In my perhaps jaundiced eyes, then, Fallout is a piebald creation, combining amazing aesthetics and world-building with game systems that are groundbreaking in the abstract but sometimes excruciating in execution. Mixed results like these are often the fate of games that dare to push in bold new directions and rejigger the matrix of the possible. The immaculate conception is the exception in game design; change more commonly comes in piecemeal, initially imperfect fashion. The CRPGs that would follow Fallout as the Renaissance gathered steam would embrace its strengths, whilst smoothing out many of its rough edges.
Next time, we’ll see how a venerable series from the previous era of CRPGs adapted its old-school approach to the changing times, and was rewarded with another solid hit which demonstrated that the CRPG’s doldrums were fast coming to an end.
Did you enjoy this article? If so, please think about pitching in to help me make many more like it. You can pledge any amount you like.
Sources: “Fallout and Yesterday’s Impossible Tomorrow” by Joseph A. November, from the book Playing with the Past: Digital Games and the Simulation of History. The books Beneath a Starless Sky: Pillars of Eternity and the Infinity Engine Era of RPGs by David L. Craddock, Designers & Dragons: A History of the Roleplaying Game Industry, Volume 2, by Shannon Appelcline; Burning Chrome by William Gibson; The Fifties by David Halberstam. Computer Gaming World of January 1997, May 1997, and January 1998; Retro Gamer 186; The Austin American Statesman of April 18 1988.

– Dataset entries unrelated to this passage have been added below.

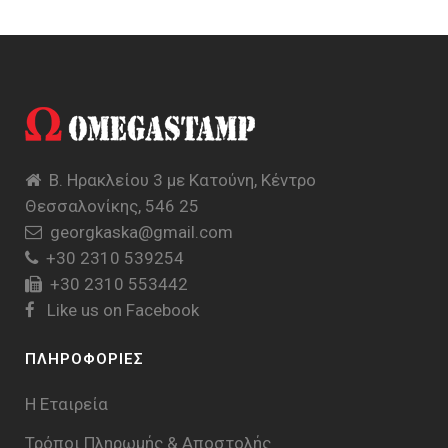
Β. Ηρακλείου 3 με Κατούνη, Κέντρο
Θεσσαλονίκης, 546 25
georgkaska@gmail.com
+30 2310 539254
+30 2310 553442
Like us on Facebook
ΠΛΗΡΟΦΟΡΙΕΣ
Η Εταιρεία
Τρόποι Πληρωμής & Aποστολής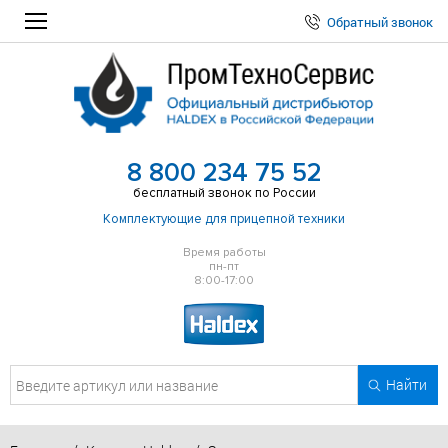
Обратный звонок
8 800 234 75 52
бесплатный звонок по России
Комплектующие для прицепной техники
Время работы
пн-пт
8:00-17:00
Найти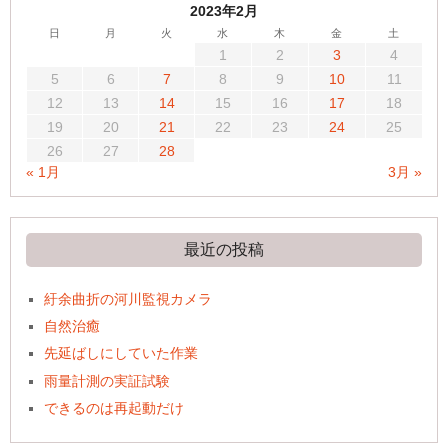
2023年2月
日
月
火
水
木
金
土
1
2
3
4
5
6
7
8
9
10
11
12
13
14
15
16
17
18
19
20
21
22
23
24
25
26
27
28
« 1月
3月 »
最近の投稿
紆余曲折の河川監視カメラ
自然治癒
先延ばしにしていた作業
雨量計測の実証試験
できるのは再起動だけ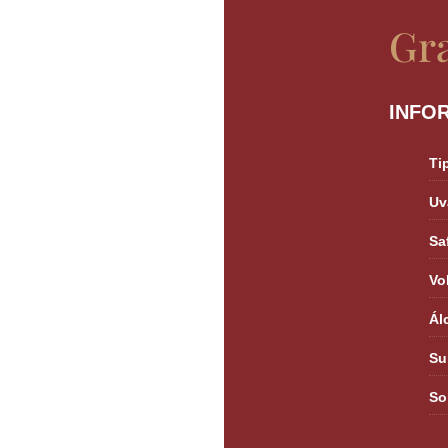
Gr
INFO
Ti
Uv
Sa
Vo
Ál
Su
So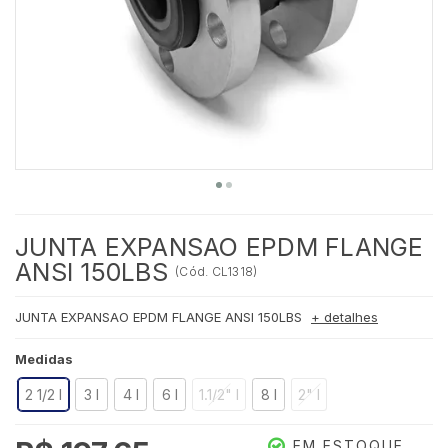
JUNTA EXPANSAO EPDM FLANGE
ANSI 150LBS
(
Cód.
CL1318
)
JUNTA EXPANSAO EPDM FLANGE ANSI 150LBS
+ detalhes
Medidas
2 1/2 I
3 I
4 I
6 I
1.1/2" I
8 I
2" I
EM ESTOQUE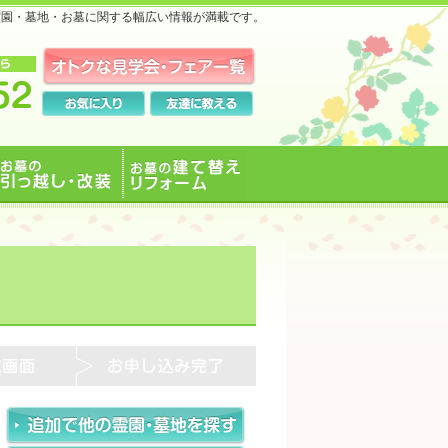
霊園・墓地・お墓に関する幅広い情報が満載です。
お墓の引っ越し・改装
お墓の建て替えリフォ
ーム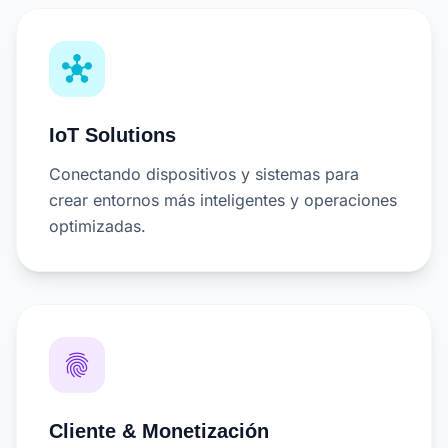
hub
IoT Solutions
Conectando dispositivos y sistemas para
crear entornos más inteligentes y operaciones
optimizadas.
fingerprint
Cliente & Monetización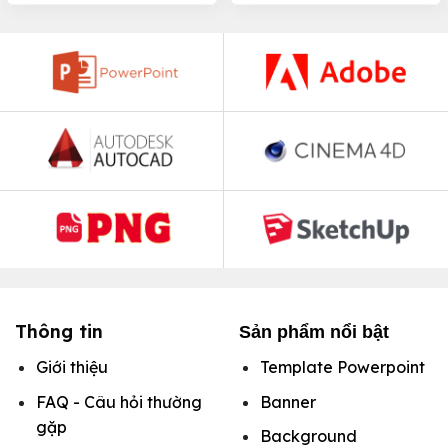
Thông tin
Sản phẩm nổi bật
Giới thiệu
Template Powerpoint
FAQ - Câu hỏi thường
Banner
gặp
Background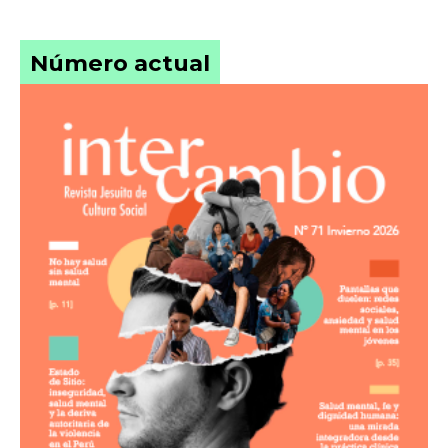
Número actual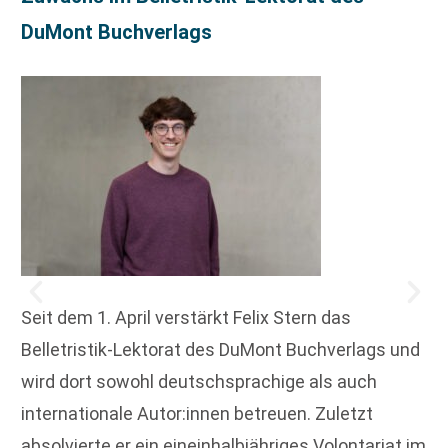
DuMont Buchverlags
Seit dem 1. April verstärkt Felix Stern das
Belletristik-Lektorat des DuMont Buchverlags und
wird dort sowohl deutschsprachige als auch
internationale Autor:innen betreuen. Zuletzt
absolvierte er ein eineinhalbjähriges Volontariat im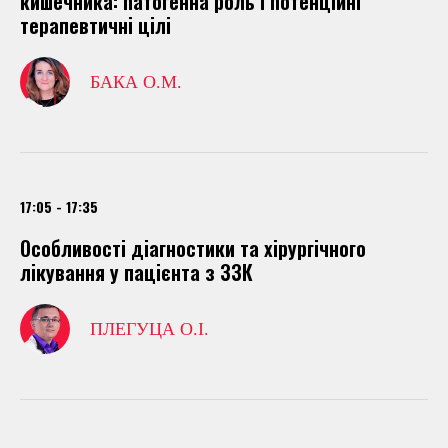
кишечника: патогенна роль і потенційні
терапевтичні цілі
БАКА О.М.
17:05 - 17:35
Особливості діагностики та хірургічного
лікування у пацієнта з ЗЗК
ПЛЕГУЦА О.І.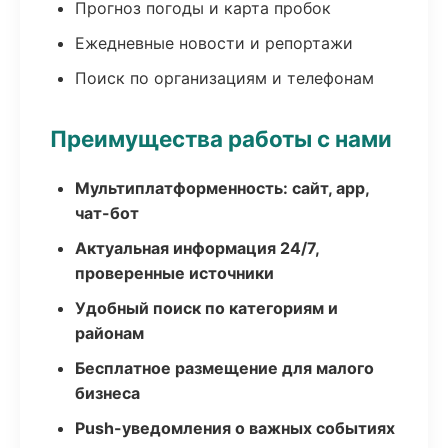
Прогноз погоды и карта пробок
Ежедневные новости и репортажи
Поиск по организациям и телефонам
Преимущества работы с нами
Мультиплатформенность: сайт, app,
чат-бот
Актуальная информация 24/7,
проверенные источники
Удобный поиск по категориям и
районам
Бесплатное размещение для малого
бизнеса
Push-уведомления о важных событиях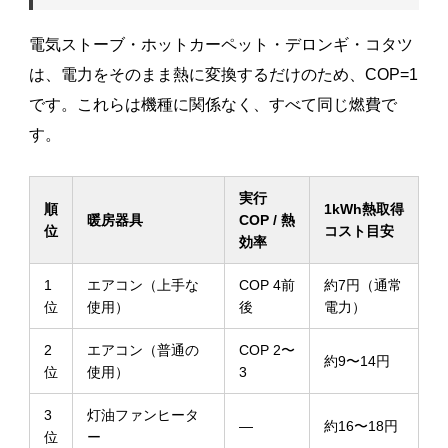
電気ストーブ・ホットカーペット・デロンギ・コタツ
は、電力をそのまま熱に変換するだけのため、COP=1
です。これらは機種に関係なく、すべて同じ燃費で
す。
実行
順
1kWh熱取得
暖房器具
COP / 熱
位
コスト目安
効率
1
エアコン（上手な
COP 4前
約7円（通常
位
使用）
後
電力）
2
エアコン（普通の
COP 2〜
約9〜14円
位
使用）
3
3
灯油ファンヒータ
—
約16〜18円
位
ー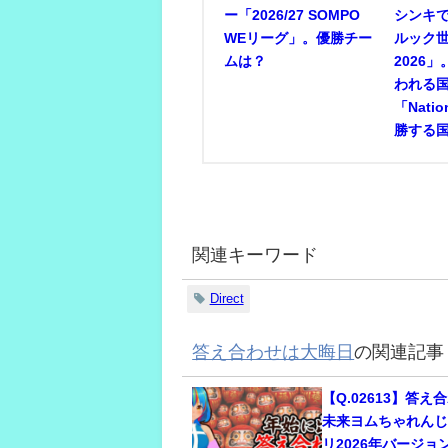
ー「2026/27 SOMPO
シンキ
WEリーグ」。優勝チー
ルック
ムは？
2026
われる
「Nati
勝する
関連キーワード
Direct
答え合わせは大晦日
の関連記事
【Q.02613】答
未来ヨムちゃれん
リ2026年バージ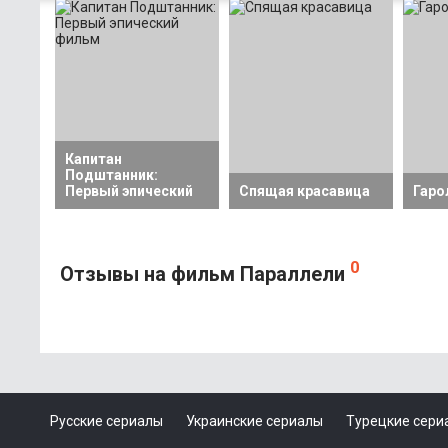
Капитан
Подштанник:
Первый эпический
Спящая красавица
Гаро
0
Отзывы на фильм Параллели
Русские сериалы
Украинские сериалы
Турецкие сери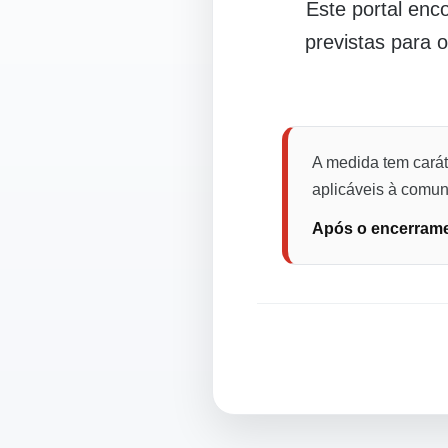
Este portal en
previstas para 
A medida tem carát
aplicáveis à comuni
Após o encerramen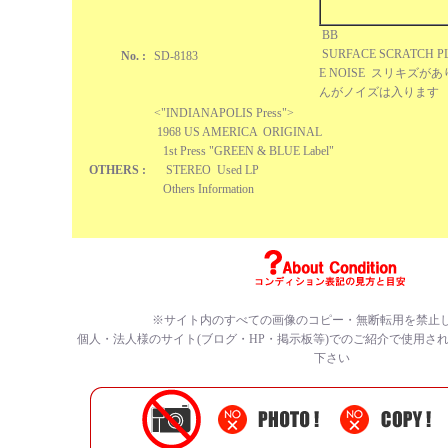
BB
SURFACE SCRATCH PL
No. :
SD-8183
E NOISE スリキズ
んがノイズは入ります
<
"INDIANAPOLIS Press"
>
1968 US AMERICA ORIGINAL
1st Press "GREEN & BLUE Label"
OTHERS :
STEREO Used LP
Others Information
※サイト内のすべての
画像のコピー・無断転用を禁止
個人・法人様のサイト(ブログ・HP・掲示板等)でのご紹介で使用さ
下さい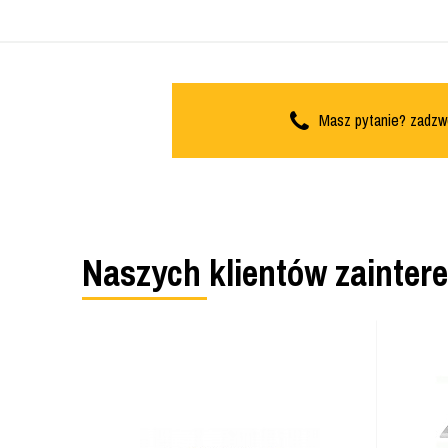
Masz pytanie? zadzw
Naszych klientów zainter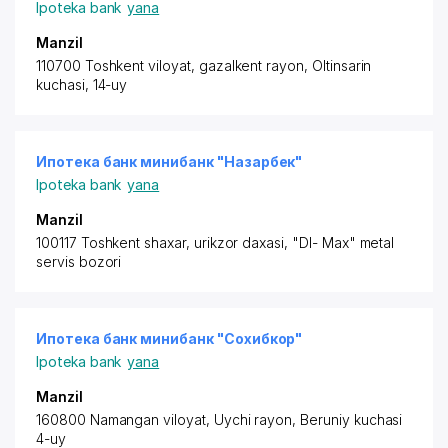
Ipoteka bank
yana
Manzil
110700 Toshkent viloyat,
gazalkent rayon
, Oltinsarin
kuchasi, 14-uy
Ипотека банк минибанк "Назарбек"
Ipoteka bank
yana
Manzil
100117 Toshkent shaxar, urikzor daxasi, "DI- Max" metal
servis bozori
Ипотека банк минибанк "Сохибкор"
Ipoteka bank
yana
Manzil
160800 Namangan viloyat,
Uychi rayon
, Beruniy kuchasi
4-uy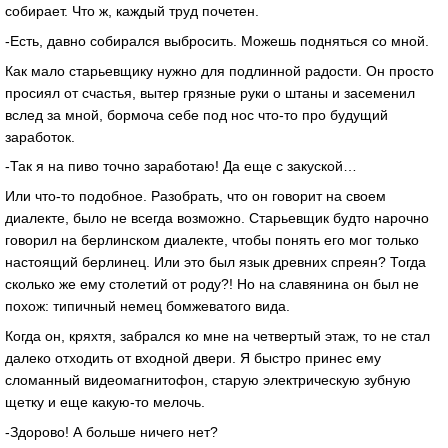
собирает. Что ж, каждый труд почетен.
-Есть, давно собирался выбросить. Можешь подняться со мной.
Как мало старьевщику нужно для подлинной радости. Он просто
просиял от счастья, вытер грязные руки о штаны и засеменил
вслед за мной, бормоча себе под нос что-то про будущий
заработок.
-Так я на пиво точно заработаю! Да еще с закуской…
Или что-то подобное. Разобрать, что он говорит на своем
диалекте, было не всегда возможно. Старьевщик будто нарочно
говорил на берлинском диалекте, чтобы понять его мог только
настоящий берлинец. Или это был язык древних спреян? Тогда
сколько же ему столетий от роду?! Но на славянина он был не
похож: типичный немец бомжеватого вида.
Когда он, кряхтя, забрался ко мне на четвертый этаж, то не стал
далеко отходить от входной двери. Я быстро принес ему
сломанный видеомагнитофон, старую электрическую зубную
щетку и еще какую-то мелочь.
-Здорово! А больше ничего нет?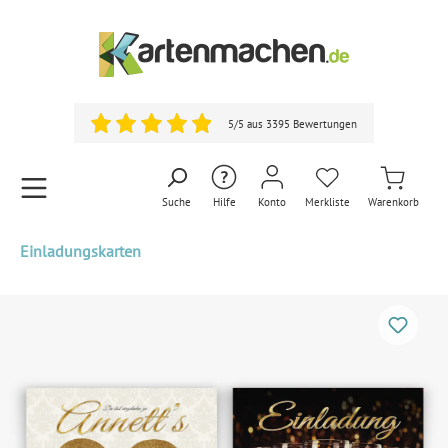
5/5 aus 3395 Bewertungen
Suche
Hilfe
Konto
Merkliste
Warenkorb
Einladungskarten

I also made use of the Interplay archive donated by Brian Fargo to the Strong Museum of Play and of Interplay’s 1998 SEC annual report.
My thanks to S. John Ross, who shared with me his memories of Steve Jackson Games and his impressions of its titular founder. And thank you to Felipe Pepe, Zoltan, Busca, and other commenters for pushing me to add some nuance to the discussion of the overall state of the CRPG genre that opens this article.
Most of all, this article owes a debt to Tim Cain’s YouTube channel, which is a consistent, oddly soothing delight that’s become a fixture of my lunch breaks, regardless of whether “Uncle Tim” wants to tell me about games or chocolate. (“Hi, everyone. It’s me, Tim. Today I’m going to talk about…”) I’m sorry that Fallout doesn’t completely do it for me, Tim. I hope I’ll love Arcanum when I get there.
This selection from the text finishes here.